Your future husband saved your life or certian dismemberment – how sweet and fairy tale-ish :)

geeky_mama's avatar

Yep. You got it.
I cheated a bit—both are true to an extent..except I sat at the table next to Ice-T and Henry Rollins at lunch with my buddies (after chatting with Ice).
And, my (now) husband did save my life or at least my leg when I failed to “mind the gap” getting on the Yamanote-sen. I didn’t much like him before that..but funny how that little incident positively colored my opinion of him. ;)

AshLeigh's avatar

I fill my days watering cactus’s. :)

I just told someone “I’d punch you in the crotch, if I didn’t think my hand wouldn’t get herpes…” :D

TheIntern55's avatar

I think the second one.
1) When I was 4, I went to Niagara Falls and came back to tell everyone in my church I went to Viagra Falls.
2) I once dialed 911 from the pay phone in my school.
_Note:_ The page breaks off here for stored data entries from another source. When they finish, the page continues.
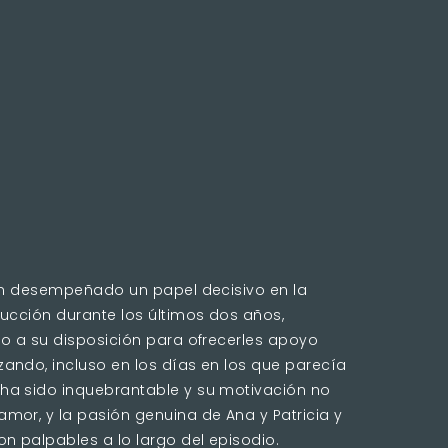
han desempeñado un papel decisivo en la
rucción durante los últimos dos años,
do a su disposición para ofrecerles apoyo
ando, incluso en los días en los que parecía
ha sido inquebrantable y su motivación no
mor, y la pasión genuina de Ana y Patricia y
n palpables a lo largo del episodio.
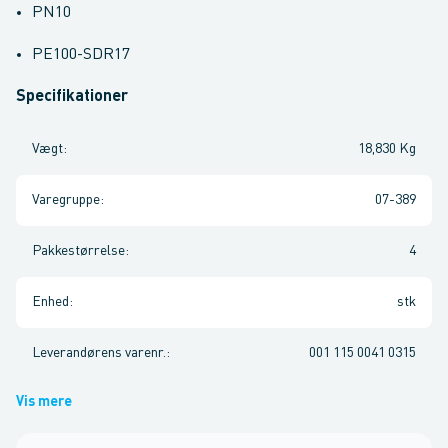
PN10
PE100-SDR17
Specifikationer
Vægt
:
18,830 Kg
Varegruppe
:
07-389
Pakkestørrelse
:
4
Enhed
:
stk
Leverandørens varenr.
:
001 115 0041 0315
Vis mere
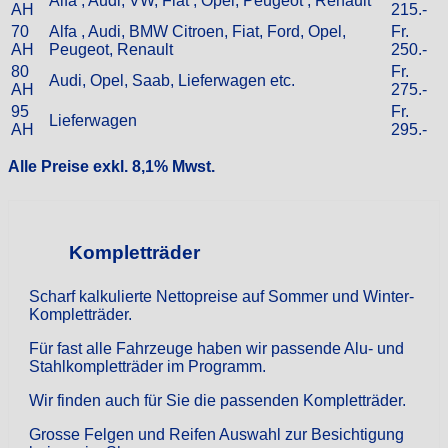
Alfa , Audi, VW, Fiat , Opel, Peugeot , Renault
AH
215.-
70
Alfa , Audi, BMW Citroen, Fiat, Ford, Opel,
Fr.
AH
Peugeot, Renault
250.-
80
Fr.
Audi, Opel, Saab, Lieferwagen etc.
AH
275.-
95
Fr.
Lieferwagen
AH
295.-
Alle Preise exkl. 8,1% Mwst.
Kompletträder
Scharf kalkulierte Nettopreise auf Sommer und Winter-
Kompletträder.
Für fast alle Fahrzeuge haben wir passende Alu- und
Stahlkompletträder im Programm.
Wir finden auch für Sie die passenden Kompletträder.
Grosse Felgen und Reifen Auswahl zur Besichtigung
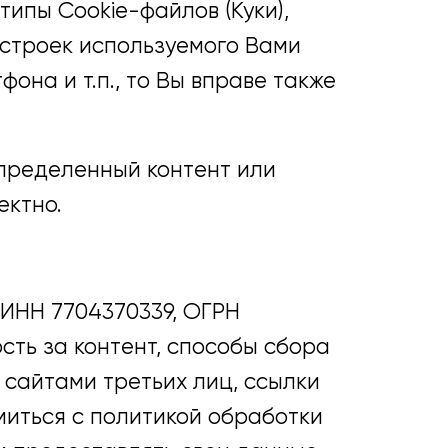
типы Cookie-файлов (Куки),
строек используемого Вами
она и т.п., то Вы вправе также
определенный контент или
ектно.
ИНН 7704370339, ОГРН
сть за контент, способы сбора
 сайтами третьих лиц, ссылки
миться с политикой обработки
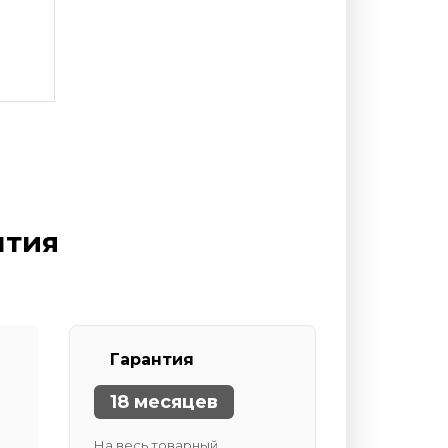
нтия
Гарантия
18 месяцев
На весь товарный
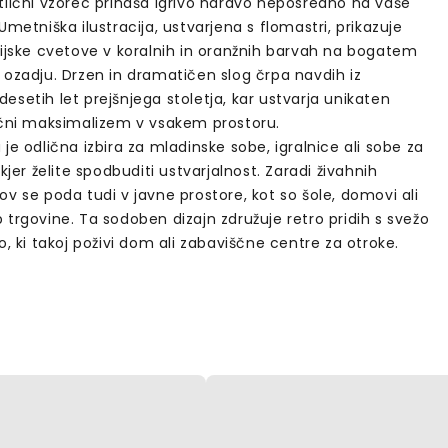
tlični vzorec prinaša igrivo naravo neposredno na vaše
Umetniška ilustracija, ustvarjena s flomastri, prikazuje
jijske cvetove v koralnih in oranžnih barvah na bogatem
 ozadju. Drzen in dramatičen slog črpa navdih iz
setih let prejšnjega stoletja, kar ustvarja unikaten
ični maksimalizem v vsakem prostoru.
je odlična izbira za mladinske sobe, igralnice ali sobe za
 kjer želite spodbuditi ustvarjalnost. Zaradi živahnih
v se poda tudi v javne prostore, kot so šole, domovi ali
trgovine. Ta sodoben dizajn združuje retro pridih s svežo
o, ki takoj poživi dom ali zabaviščne centre za otroke.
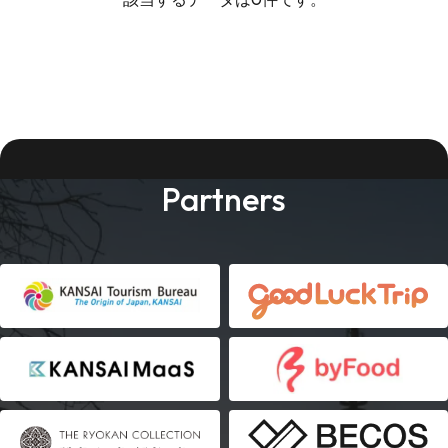
Partners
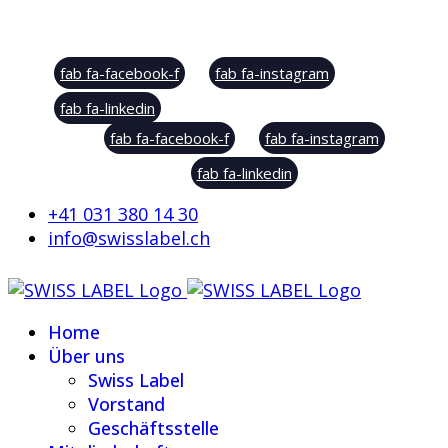
Social Sharing
fab fa-facebook-f
fab fa-instagram
fab fa-linkedin
fab fa-facebook-f
fab fa-instagram
fab fa-linkedin
+41 031 380 14 30
info@swisslabel.ch
Home
Über uns
Swiss Label
Vorstand
Geschäftsstelle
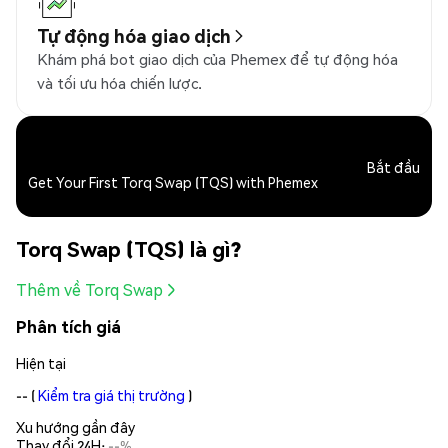
Tự động hóa giao dịch
Khám phá bot giao dịch của Phemex để tự động hóa
và tối ưu hóa chiến lược.
Bắt đầu
Get Your First Torq Swap (TQS) with Phemex
Torq Swap (TQS) là gì?
Thêm về Torq Swap
Phân tích giá
Hiện tại
--
(
Kiểm tra giá thị trường
)
Xu hướng gần đây
Thay đổi 24H:
--%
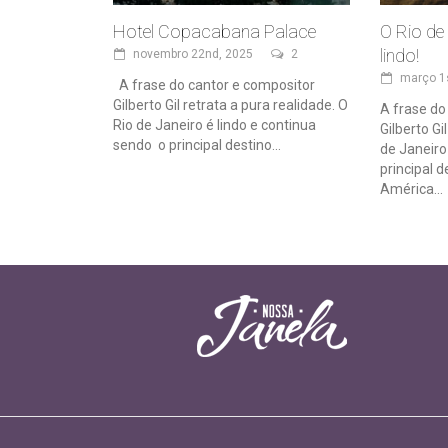
Hotel Copacabana Palace
O Rio de
lindo!
novembro 22nd, 2025
2
março 1
A frase do cantor e compositor
Gilberto Gil retrata a pura realidade. O
A frase do
Rio de Janeiro é lindo e continua
Gilberto Gi
sendo o principal destino...
de Janeiro
principal d
América...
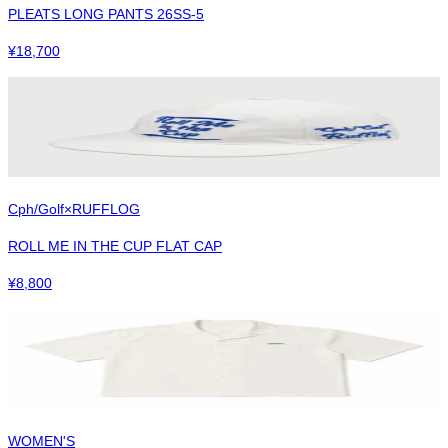
PLEATS LONG PANTS 26SS-5
¥
18,700
Cph/Golf×RUFFLOG
ROLL ME IN THE CUP FLAT CAP
¥
8,800
WOMEN'S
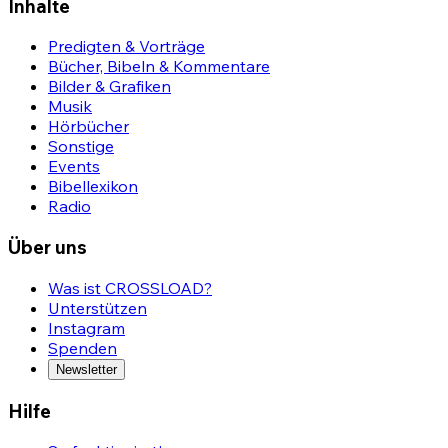
Inhalte
Predigten & Vorträge
Bücher, Bibeln & Kommentare
Bilder & Grafiken
Musik
Hörbücher
Sonstige
Events
Bibellexikon
Radio
Über uns
Was ist CROSSLOAD?
Unterstützen
Instagram
Spenden
Newsletter
Hilfe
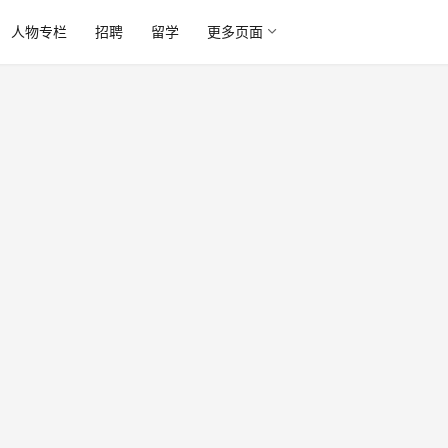
人物专栏
招聘
留学
更多页面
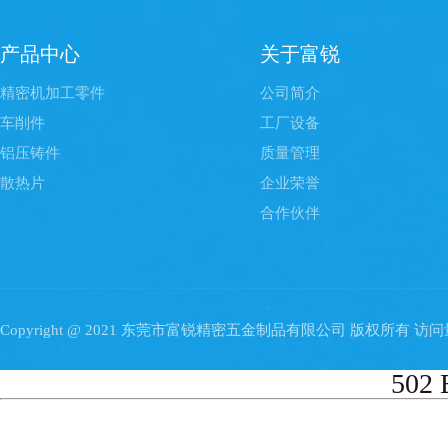
产品中心
关于富锐
精密机加工零件
公司简介
车削件
工厂设备
铝压铸件
质量管理
散热片
企业荣誉
合作伙伴
Copyright @ 2021 东莞市富锐精密五金制品有限公司 版权所有 访
502 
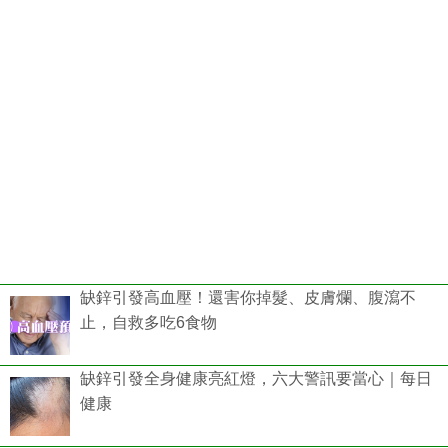
缺鋅引發高血壓！還害你掉髮、皮膚爛、腹瀉不
止，自救多吃6食物
缺鋅引發全身健康亮紅燈，六大警訊要當心｜每日
健康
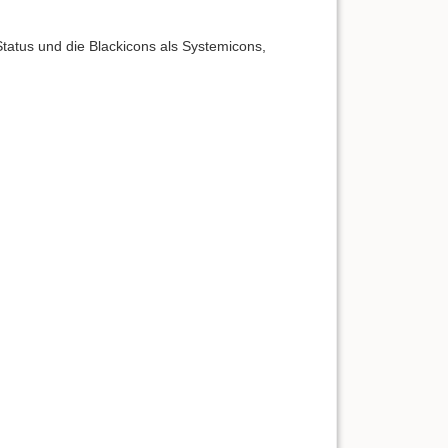
tatus und die Blackicons als Systemicons,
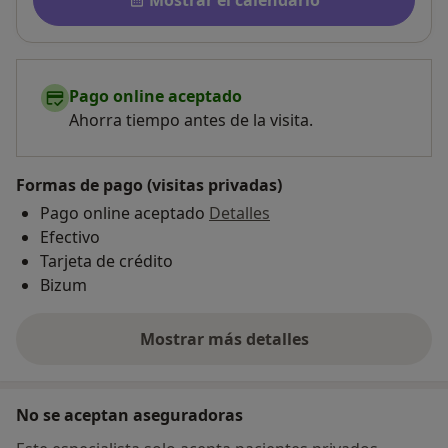
Pago online aceptado
Ahorra tiempo antes de la visita.
Formas de pago (visitas privadas)
Pago online aceptado
Detalles
Efectivo
Tarjeta de crédito
Bizum
Mostrar más detalles
sobre la dirección
No se aceptan aseguradoras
Hypocrisy_Central's avatar

^^ The second, Viagra would not have resonated back then. ^^

A> I won the Daily Three lotto about three times over the last two years.

B> I have only been stopped twice in my lifetime DWB.

TheIntern55's avatar

False, it was the first one. I’m 14, so it wasn’t that long ago. But my friend did once dial 911 from the pay phone after I dared him to. There are no longer pay phones in any of my town’s public schools.
I’m thinking A. Don’t know why.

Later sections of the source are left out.